-------- Material for the task --------
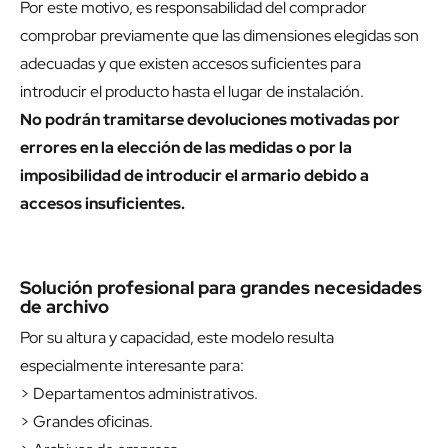
Por este motivo, es responsabilidad del comprador
comprobar previamente que las dimensiones elegidas son
adecuadas y que existen accesos suficientes para
introducir el producto hasta el lugar de instalación.
No podrán tramitarse devoluciones motivadas por
errores en la elección de las medidas o por la
imposibilidad de introducir el armario debido a
accesos insuficientes.
Solución profesional para grandes necesidades
de archivo
Por su altura y capacidad, este modelo resulta
especialmente interesante para:
> Departamentos administrativos.
> Grandes oficinas.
--------
Once the line that contains "Solución profesional para grandes necesidades" is found, please give it again exactly, along with each line that comes after it, through the last line of the entries.

**Output for this exercise:**
Solución profesional para grandes necesidades
de archivo
Por su altura y capacidad, este modelo resulta
especialmente interesante para:
> Departamentos administrativos.
> Grandes oficinas.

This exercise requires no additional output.